> _Given data_:

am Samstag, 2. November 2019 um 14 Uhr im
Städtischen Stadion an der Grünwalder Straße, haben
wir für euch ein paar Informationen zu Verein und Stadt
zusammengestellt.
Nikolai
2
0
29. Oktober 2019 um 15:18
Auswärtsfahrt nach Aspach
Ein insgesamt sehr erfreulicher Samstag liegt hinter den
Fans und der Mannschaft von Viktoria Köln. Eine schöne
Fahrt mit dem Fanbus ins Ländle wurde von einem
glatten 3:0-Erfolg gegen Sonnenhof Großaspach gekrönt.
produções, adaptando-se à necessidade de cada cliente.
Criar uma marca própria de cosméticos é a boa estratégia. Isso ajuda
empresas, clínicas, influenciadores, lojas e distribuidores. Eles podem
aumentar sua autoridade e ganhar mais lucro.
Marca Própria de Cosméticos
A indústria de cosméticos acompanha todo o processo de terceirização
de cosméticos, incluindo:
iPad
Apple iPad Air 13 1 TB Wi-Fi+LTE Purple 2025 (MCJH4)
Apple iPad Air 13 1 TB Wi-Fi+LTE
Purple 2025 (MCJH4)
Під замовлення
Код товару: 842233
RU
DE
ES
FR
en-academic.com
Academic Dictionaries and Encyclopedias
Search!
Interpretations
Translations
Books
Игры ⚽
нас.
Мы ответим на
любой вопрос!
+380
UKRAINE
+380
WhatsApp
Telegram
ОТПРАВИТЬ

...

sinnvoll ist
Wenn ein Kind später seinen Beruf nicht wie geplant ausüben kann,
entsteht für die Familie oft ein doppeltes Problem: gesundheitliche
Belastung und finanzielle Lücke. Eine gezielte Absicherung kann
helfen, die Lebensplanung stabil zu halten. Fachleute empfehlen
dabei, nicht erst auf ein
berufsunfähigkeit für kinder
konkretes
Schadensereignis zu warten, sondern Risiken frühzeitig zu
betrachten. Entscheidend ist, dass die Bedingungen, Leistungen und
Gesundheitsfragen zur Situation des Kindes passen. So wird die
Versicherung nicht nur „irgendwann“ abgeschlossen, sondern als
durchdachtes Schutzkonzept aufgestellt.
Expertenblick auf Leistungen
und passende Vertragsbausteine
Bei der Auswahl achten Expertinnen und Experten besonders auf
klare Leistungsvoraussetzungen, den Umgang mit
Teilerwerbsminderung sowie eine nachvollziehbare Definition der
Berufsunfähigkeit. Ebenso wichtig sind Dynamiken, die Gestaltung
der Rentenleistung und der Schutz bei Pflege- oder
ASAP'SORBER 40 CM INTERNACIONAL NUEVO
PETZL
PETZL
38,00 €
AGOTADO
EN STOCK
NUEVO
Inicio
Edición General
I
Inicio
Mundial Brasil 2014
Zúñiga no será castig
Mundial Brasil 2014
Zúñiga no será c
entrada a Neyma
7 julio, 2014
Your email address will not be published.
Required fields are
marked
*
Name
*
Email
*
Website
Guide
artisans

> _Work to complete_:
Check each line of the entries for the string "Samstag". Copy the lines that have it.

> _Problem solution_:
am Samstag, 2. November 2019 um 14 Uhr im
Ein insgesamt sehr erfreulicher Samstag liegt hinter den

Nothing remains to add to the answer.